That’s what made a story last week out of Germany all the more interesting: Tesla’s recently-acquired industrial robotics unit, Grohmann, threatened to go on strike, reportedly over wages and a decision by Tesla to drop all of its contracts to focus solely on the Model 3. For now, according to an article by Electrek, that situation seems to have been diffused, after Musk personally intervened this week.
Electrek has learned that ‘Tesla Grohmann’, or ‘Tesla Advanced Automation Germany’, has been working on two production lines for the Model 3’s inverter. The lines, which sources say are scheduled to ship in the next few weeks, are crucial to volume production of the Model 3.

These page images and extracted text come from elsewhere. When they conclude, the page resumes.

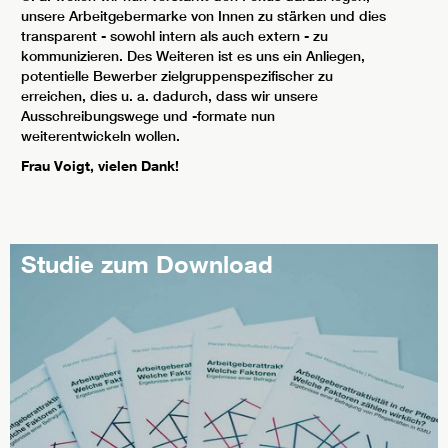
unsere Arbeitgebermarke von Innen zu stärken und dies
transparent - sowohl intern als auch extern - zu
kommunizieren. Des Weiteren ist es uns ein Anliegen,
potentielle Bewerber zielgruppenspezifischer zu
erreichen, dies u. a. dadurch, dass wir unsere
Ausschreibungswege und -formate nun
weiterentwickeln wollen.
Frau Voigt, vielen Dank!
Studie zum Download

Some employees expressed concerns over losing what they saw has job stability from having several important clients, like Bosch, Daimler, and BMW, but it also gave an opportunity to IG Metall to use the apparent urgency to deliver the Model 3 lines as a potential bargaining chip to expedite a favorable labor agreement with Tesla.
We learned that CEO Elon Musk held a Q&A with the Tesla Grohmann employees last week to hear their concerns and sent them a letter this week with an updated offer.
Musk said that on top of the 150 euros per month increase, employees will each get a one-time 1,000 euros bonus and 10,000 euros in Tesla shares vested over four years.
Electrek reports the letter was “well-received” by employees, and Tesla remains “confident that even if it does happen, it will not affect the production of the Model 3.”
Maybe July isn’t unreasonable. We’ll see.
2nd Gear: Tesla Settles Suit With Former Autopilot Exec
The high-profile lawsuit between Uber and Waymo has drawn significant attention as the battle over self-driving cars. And rightly so! The alleged backstory of how Waymo came to accuse its former employee of stealing thousands of files on its self-driving car system, before heading off to launch a start-up of his own that Uber later acquired, is weird and fascinating.
But Tesla had a similar case of its own that quietly played out in recent months. In January, the automaker accused its former Autopilot head of stealing company secrets before leaving to start a new company. Now, it seems, there wasn’t much there for Tesla to go on. From Bloomberg:
Tesla Inc. settled its lawsuit against Sterling Anderson, the former director of the electric-car maker’s Autopilot program, according to a copy of the agreement signed by both parties.
“Tesla has withdrawn its claims, without damages, without attorney’s fees, and without any finding of wrongdoing,” Aurora Innovation LLC said in an emailed statement. Aurora agreed to reimburse the cost of an audit to “demonstrate the integrity” of its intellectual property.
A California state court docket listed a notice of the settlement on Wednesday. Tesla confirmed in an emailed statement that the lawsuit has been settled and said it’s been paid $100,000.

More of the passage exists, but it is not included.